The Scientific Computing Department (SCD) provides world class leading edge compute and data storage infrastructure to support the work of world class science both within STFC, the UK and internationally.
The Research Infrastructure (RI) group (within SCD) defines, develops and manages the underpinning scientific computing infrastructure used to provide an extensive range of national and international science projects including the GridPP Tier1 service, the JASMIN super data cluster, STFC’s central HPC cluster as well as computing support for STFC facilities such as the ISIS Neutron Source, the Central Laser Facility plus the Diamond Light Source.
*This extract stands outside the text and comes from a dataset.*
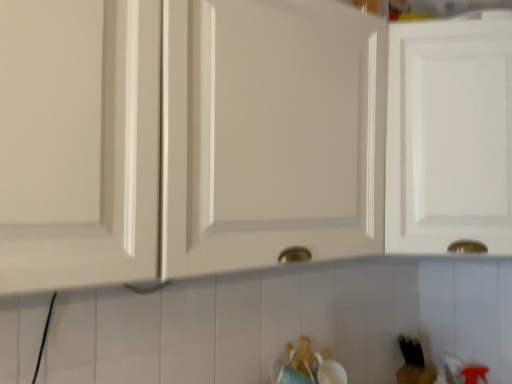 Identify the location of brown plush bear at lower center, the 2th toy when ordered from right to left. The width and height of the screenshot is (512, 384). (302, 363).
The RI group currently has a vacancy for a highly motivated Linux Systems and Services Administrator to join the team that manages the extensive computing infrastructure that supports the large science projects as well as general purpose computing resources used by the SCD. The current infrastructure includes 20000+ CPU cores, 30PB+ online data storage, near line tape storage, complex virtualisation and cloud installations all underpinned by high performance networking.
The post is based at the STFC Rutherford laboratory in Oxfordshire.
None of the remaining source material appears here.